Turkish officials arrived on the Greek island of Lesbos on Monday to help implement the deal, which requires new arrivals from March 20 to be held until their asylum applications are processed and for those deemed ineligible to be sent back to Turkey from April 4 onwards.
"We must move very swiftly and in a coordinated manner over the next few days to get the best possible result," Greek Prime Minister Alexis Tsipras said after meeting EU Migration Commissioner Dimitris Avramopoulos in Athens.
"Assistance in human resources must come quickly."
Under the EU-Turkey roadmap agreed last Friday a coordination structure must be created by March 25 and some 4,000 personnel - more than half from other European Union member states - deployed to the islands by next week.
However, on Monday, the day after the formal start of an agreement intended to close off the main route through which a million refugees and migrants arrived in Europe last year, authorities said 1,662 people had arrived on Greek islands by 7 a.m. (0500 GMT), twice the official count of the day before.
Just after 4:30 a.m. on Monday, one coastguard vessel rescued 54 refugees and migrants from the open sea and brought them to the port, some of the 698 arrivals counted in Lesbos.
They staggered down the ramp, women and children first, one elderly man bundled up in blankets.
"Where are we going?" asked one Syrian woman who was travelling with her husband and daughter.
The arrivals were directed to a coastguard bus that would drive them to the Moria "hot spot", a centre where new arrivals are being registered and their asylum applications processed.
"We are very tired. I want to go to my family in Sweden," said Ahmet Bayraktar, a 32-year-old unemployed accountant from Aleppo, Syria. "We'll try, God willing."
Like others, he was unaware of the new EU-Turkey accord.
"We don't know about this," Bayraktar said. "We're coming directly from Syria. Everybody wants to go to the border. We don't have the news, we don't have electricity, we don't have anything."
Two hours later, just as the run rose above the Aegean Sea, the same coastguard vessel pulled another 44 people from the water, many of them escaping conflict in Congo and Sierra Leone. One woman cradled a baby just a few months old.
They walked silently to the bus for Moria, a sprawling, gated complex of prefabricated containers and hard tents.
Before Friday's deal, migrants and refugees had been free to wander out of the camp and head to ferries to the Greek mainland, from where they would mostly head north through the Balkans towards wealthier western Europe, especially Germany.
Now, new arrivals are supposed to be held in centres pending the outcome of their asylum applications.
Under the deal, for every Syrian returned to Turkey, another would be resettled from Turkey to the EU, a process which has already triggered alarm from human rights groups for being discriminatory, a violation of international law and one which could be challenged in court.
The fate of those migrants and refugees stranded in Greece before the accord was brokered, estimated at nearly 47,000 people, remains unclear.

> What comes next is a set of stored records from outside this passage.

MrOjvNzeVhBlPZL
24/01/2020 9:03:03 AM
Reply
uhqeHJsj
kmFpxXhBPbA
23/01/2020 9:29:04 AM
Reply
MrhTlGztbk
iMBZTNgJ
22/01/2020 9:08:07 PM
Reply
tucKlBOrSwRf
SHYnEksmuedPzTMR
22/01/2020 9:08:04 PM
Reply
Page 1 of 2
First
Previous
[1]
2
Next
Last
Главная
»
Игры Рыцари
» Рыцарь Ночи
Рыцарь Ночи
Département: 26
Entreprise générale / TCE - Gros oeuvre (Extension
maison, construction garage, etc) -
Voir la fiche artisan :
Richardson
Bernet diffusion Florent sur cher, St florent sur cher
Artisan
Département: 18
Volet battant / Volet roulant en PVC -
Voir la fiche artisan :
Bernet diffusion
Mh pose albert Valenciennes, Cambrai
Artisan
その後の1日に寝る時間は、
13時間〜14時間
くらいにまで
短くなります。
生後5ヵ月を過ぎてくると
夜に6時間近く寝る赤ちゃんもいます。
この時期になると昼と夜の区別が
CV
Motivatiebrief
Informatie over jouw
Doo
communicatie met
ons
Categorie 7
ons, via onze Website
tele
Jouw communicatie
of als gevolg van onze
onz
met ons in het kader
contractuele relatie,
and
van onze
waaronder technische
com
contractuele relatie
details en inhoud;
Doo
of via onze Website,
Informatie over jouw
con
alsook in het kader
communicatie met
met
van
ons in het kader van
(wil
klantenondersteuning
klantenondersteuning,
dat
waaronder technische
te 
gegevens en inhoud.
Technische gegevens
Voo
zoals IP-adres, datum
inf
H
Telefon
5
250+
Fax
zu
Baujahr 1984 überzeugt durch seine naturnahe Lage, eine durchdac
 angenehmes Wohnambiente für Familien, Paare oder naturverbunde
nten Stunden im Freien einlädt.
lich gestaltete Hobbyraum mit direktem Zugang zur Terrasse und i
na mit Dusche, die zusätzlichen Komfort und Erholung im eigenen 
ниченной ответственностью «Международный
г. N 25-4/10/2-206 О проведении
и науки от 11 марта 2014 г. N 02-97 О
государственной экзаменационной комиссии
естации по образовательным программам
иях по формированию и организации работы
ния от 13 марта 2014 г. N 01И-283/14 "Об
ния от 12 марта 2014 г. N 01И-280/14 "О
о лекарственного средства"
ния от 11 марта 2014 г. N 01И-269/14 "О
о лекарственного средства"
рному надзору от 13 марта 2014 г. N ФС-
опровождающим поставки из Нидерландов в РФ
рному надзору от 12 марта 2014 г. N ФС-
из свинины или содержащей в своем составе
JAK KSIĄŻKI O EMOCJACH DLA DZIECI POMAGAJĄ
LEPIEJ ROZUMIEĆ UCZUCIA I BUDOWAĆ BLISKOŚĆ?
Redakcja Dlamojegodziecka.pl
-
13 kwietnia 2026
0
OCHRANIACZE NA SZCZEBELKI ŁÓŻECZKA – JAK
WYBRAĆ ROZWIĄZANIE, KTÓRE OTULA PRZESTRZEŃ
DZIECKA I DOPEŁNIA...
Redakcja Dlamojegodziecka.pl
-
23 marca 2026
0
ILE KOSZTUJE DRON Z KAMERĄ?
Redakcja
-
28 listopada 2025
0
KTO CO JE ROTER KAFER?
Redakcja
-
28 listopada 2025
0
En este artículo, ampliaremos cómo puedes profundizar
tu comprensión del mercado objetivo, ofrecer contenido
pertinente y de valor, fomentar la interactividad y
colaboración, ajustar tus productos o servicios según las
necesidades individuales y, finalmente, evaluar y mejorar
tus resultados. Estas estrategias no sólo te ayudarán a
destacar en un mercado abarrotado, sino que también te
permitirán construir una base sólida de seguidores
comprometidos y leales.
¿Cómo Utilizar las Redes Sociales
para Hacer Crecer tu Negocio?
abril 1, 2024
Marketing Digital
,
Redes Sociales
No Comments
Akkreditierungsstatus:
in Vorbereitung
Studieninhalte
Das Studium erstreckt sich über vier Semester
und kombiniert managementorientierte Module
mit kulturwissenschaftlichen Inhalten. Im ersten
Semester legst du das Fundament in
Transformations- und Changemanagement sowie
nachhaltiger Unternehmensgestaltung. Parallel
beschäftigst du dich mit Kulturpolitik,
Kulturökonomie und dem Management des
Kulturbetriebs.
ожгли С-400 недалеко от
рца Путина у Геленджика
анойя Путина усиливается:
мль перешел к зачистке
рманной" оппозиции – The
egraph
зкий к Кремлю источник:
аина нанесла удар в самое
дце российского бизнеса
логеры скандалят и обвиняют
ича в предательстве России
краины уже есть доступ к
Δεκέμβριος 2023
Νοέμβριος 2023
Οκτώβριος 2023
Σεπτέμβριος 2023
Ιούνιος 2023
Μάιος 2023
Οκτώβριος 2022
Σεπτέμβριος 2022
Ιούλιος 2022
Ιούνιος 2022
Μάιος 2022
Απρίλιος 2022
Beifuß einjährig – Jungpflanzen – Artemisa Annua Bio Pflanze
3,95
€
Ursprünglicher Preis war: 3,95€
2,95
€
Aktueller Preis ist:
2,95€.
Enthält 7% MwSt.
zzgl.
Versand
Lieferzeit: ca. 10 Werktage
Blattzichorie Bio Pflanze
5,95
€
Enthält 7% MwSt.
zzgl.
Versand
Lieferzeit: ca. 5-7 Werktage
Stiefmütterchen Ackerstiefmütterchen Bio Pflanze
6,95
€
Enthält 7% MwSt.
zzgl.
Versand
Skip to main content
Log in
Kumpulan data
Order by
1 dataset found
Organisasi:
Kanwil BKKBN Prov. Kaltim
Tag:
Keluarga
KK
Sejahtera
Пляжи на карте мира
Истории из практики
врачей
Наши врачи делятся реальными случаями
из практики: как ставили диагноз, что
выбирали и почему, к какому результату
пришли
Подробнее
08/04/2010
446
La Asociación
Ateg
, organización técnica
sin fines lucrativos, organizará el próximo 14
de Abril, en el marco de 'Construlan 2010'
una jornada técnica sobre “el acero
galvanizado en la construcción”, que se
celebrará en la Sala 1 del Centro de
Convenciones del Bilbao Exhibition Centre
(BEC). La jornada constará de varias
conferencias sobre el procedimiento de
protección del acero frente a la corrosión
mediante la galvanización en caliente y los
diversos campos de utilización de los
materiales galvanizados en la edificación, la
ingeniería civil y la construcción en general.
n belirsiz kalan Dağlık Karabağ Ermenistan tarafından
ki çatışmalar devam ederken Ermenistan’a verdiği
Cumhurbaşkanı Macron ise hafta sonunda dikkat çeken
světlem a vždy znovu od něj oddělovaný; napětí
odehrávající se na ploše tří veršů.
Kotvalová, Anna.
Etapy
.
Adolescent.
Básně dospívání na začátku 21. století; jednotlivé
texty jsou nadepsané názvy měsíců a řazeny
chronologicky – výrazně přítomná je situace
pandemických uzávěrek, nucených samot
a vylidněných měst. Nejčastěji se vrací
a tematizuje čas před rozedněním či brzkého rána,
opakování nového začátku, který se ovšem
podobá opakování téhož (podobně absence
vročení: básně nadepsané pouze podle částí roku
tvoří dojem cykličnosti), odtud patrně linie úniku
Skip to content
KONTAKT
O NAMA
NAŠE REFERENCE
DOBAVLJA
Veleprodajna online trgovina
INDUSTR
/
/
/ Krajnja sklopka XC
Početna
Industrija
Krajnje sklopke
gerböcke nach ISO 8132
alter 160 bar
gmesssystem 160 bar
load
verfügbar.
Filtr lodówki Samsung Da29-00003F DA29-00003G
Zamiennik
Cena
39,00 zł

Hundreds of migrants travelling from the islands to the Greek mainland continued on Monday to disembark at the port of Pireaus near Athens. They appeared free to leave because they had landed in Greece before March 20, eyewitnesses said.
Some migrants said they would try to reach Idomeni, a northern Greek frontier outpost where some 12,000 refugees remain stranded in squalid conditions hoping that Macedonia will reopen the border and let them pass on.
"I will try to go to the border with Macedonia within the next 10 days even if it's closed. Maybe I will have to come back here, maybe not, but anyway it's better than Syria," said Hozefa Hasdibo, 23, from Idlib in Syria.